- **Work order**: Work through the data below and copy out every line where "country" is found.

Collected data:

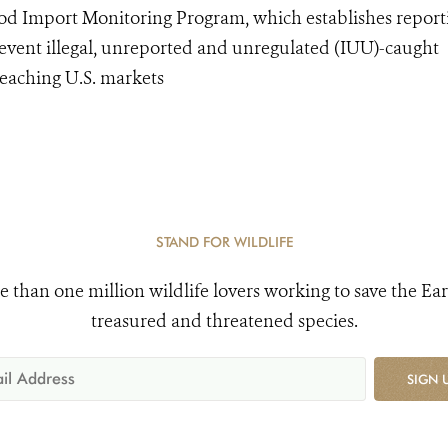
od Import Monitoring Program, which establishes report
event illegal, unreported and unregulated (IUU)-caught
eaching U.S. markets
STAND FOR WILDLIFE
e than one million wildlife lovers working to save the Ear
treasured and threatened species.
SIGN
* * *
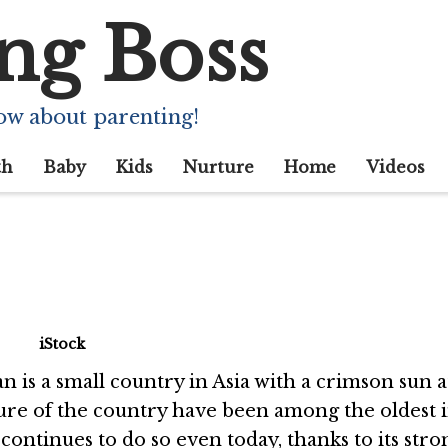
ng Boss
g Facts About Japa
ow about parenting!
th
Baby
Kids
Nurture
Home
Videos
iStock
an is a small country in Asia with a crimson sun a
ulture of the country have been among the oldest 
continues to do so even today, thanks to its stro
* * *
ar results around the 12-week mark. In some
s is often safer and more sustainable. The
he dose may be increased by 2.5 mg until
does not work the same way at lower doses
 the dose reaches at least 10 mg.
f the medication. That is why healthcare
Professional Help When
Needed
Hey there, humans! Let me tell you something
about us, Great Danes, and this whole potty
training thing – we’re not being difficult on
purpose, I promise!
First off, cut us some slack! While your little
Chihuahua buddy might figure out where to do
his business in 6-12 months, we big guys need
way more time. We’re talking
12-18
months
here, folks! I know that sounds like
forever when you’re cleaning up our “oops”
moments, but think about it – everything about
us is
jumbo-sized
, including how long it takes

- **Exercise answer**:
an is a small country in Asia with a crimson sun a
ulture of the country have been among the oldest 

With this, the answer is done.